→ **TASK STATEMENT**
Locate the line containing "8 (804) 333-06-50" in the material below; repeat it and every line after it, exactly as written.

→ **DATA FOR PROCESSING**
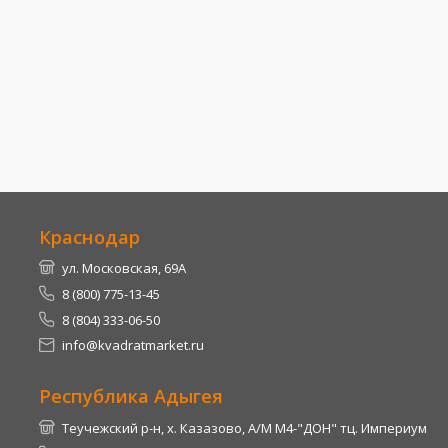
Краснодар
ул. Московская, 69А
8 (800) 775-13-45
8 (804) 333-06-50
info@kvadratmarket.ru
Республика Адыгея
Теучежский р-н, х. Казазово, А/М М4-"ДОН" тц. Империум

→ **RESPONSE AREA**
8 (804) 333-06-50
info@kvadratmarket.ru
Республика Адыгея
Теучежский р-н, х. Казазово, А/М М4-"ДОН" тц. Империум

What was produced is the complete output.